Second, the backdown is a win for China. The American Enterprise Institute’s Stan Veuger says that Beijing will now “avoid making unilateral concessions and wait Trump out until the political or market pressure kicks in.”

Noland says that “Trump basically marched up the hill to 145 per cent tariffs on China and couldn’t get anywhere and marched back down the hill.”

“I think it was foolish from the outset to think you can win a trade war with China given we have a big deficit, they have a surplus and they have a political system that is probably better able to withstand pain,” he says. “They stood him down.”

US Treasury Secretary Scott Bessentspeaks to the media after talks between seniors US and Chinese officials on tariffs at the weekend. Picture: AFP
US Treasury Secretary Scott Bessentspeaks to the media after talks between seniors US and Chinese officials on tariffs at the weekend. Picture: AFP

Three, the temporary 90 day deal is not the new normal. Veuger reveals his “expectation is that Trump will back down further.” Given the breakthrough, China may now be able to win extra tariff reductions by cracking down on fentanyl.
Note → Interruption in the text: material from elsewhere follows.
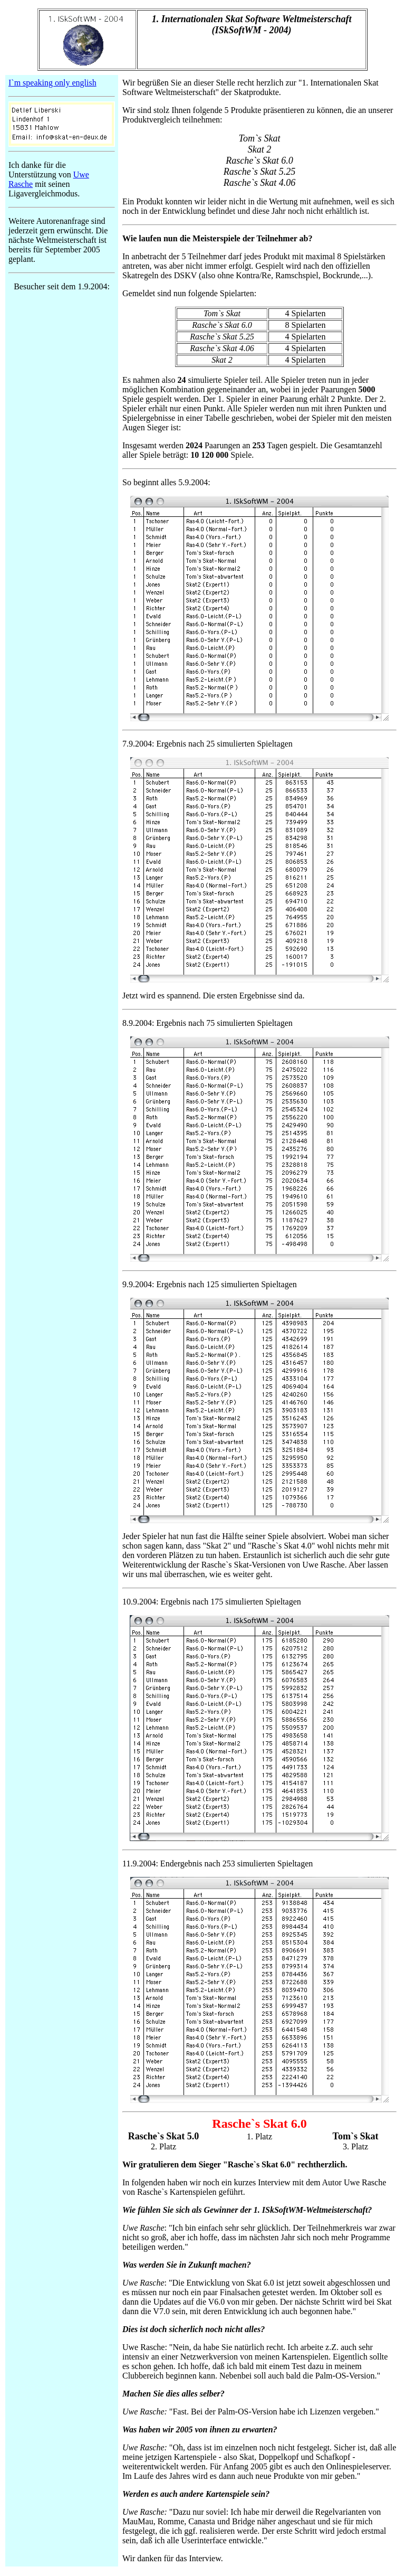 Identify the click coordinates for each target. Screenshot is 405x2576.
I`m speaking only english (52, 82) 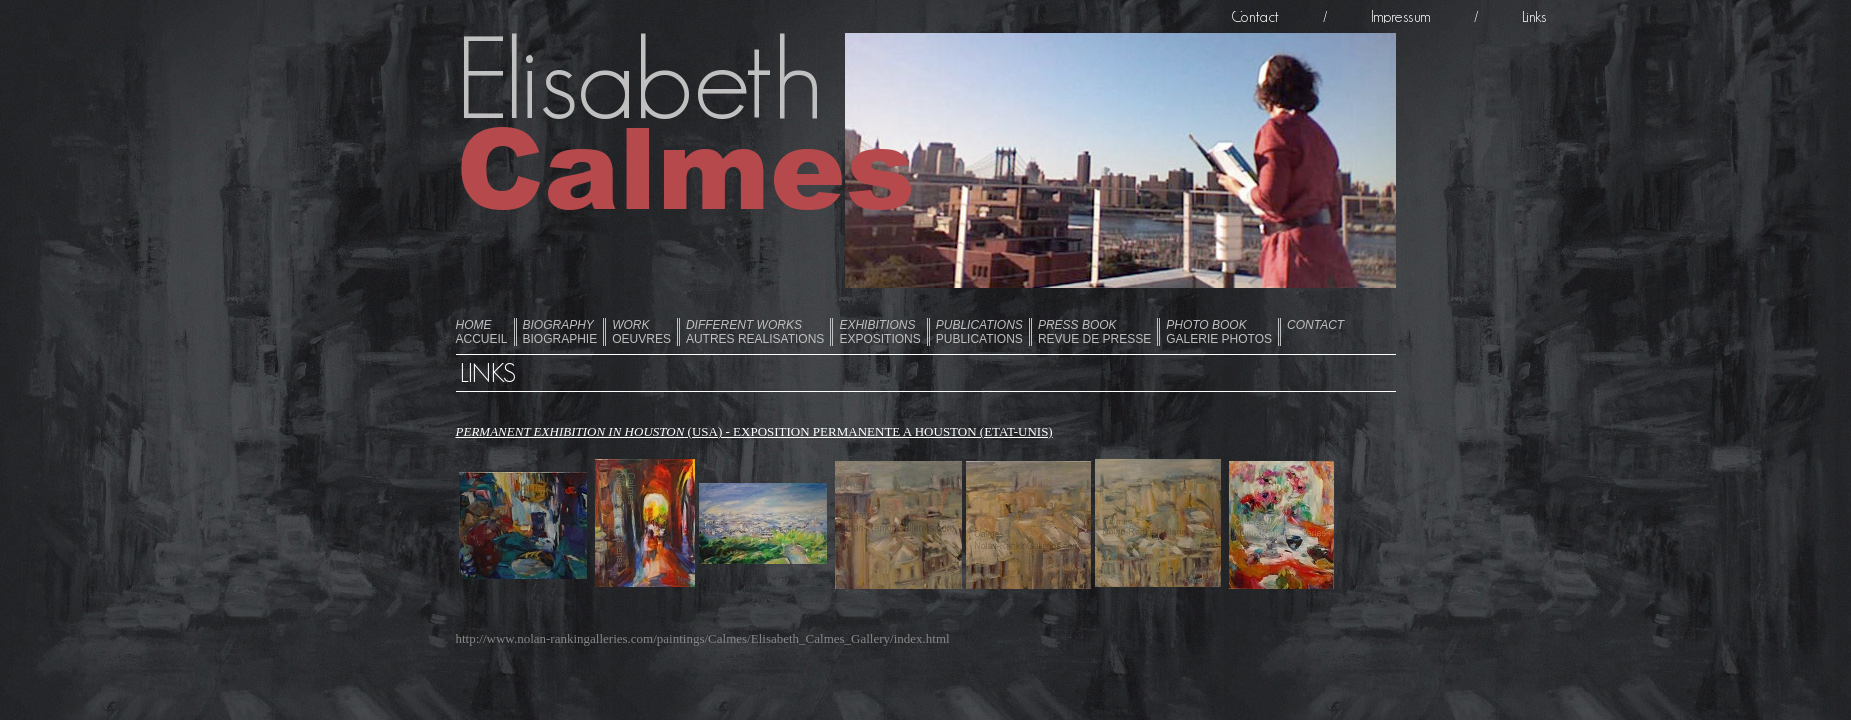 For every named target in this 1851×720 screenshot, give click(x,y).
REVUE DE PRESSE (1094, 332)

Noland expects “positive movement on fentanyl in the next 90 days.” At the same time, he says that “Trump may well put additional tariffs on pharmaceuticals which would really hit China and India.”

Four, Trump is developing a reputation for caving. Veuger says that people close to the administration were arguing until recently that, by keeping the extremely high tariffs on China, an economic decoupling was exactly what Trump was seeking to execute.

But the latest message from Bessent is that a generalised decoupling of the US and Chinese economies is no longer – or perhaps never was – on the cards.

There was an expectation a new tariff equilibrium would be achieved with 60 to 80 per cent tariffs in place. At the end of last week, Trump himself posted on his Truth Social platform that an “80 per cent Tariff on China seems right! Up to Scott B.”

Bessent ultimately decided to reduce the tariffs to 30 per cent.

Veuger reveals that, in Washington, people betting on Trump backing down is referred to as the “taco trade.”

“Taco stands for Trump Always Chickens Out,” he says. “There is no strategy. Just hyper aggressive impulses followed by a climb down.’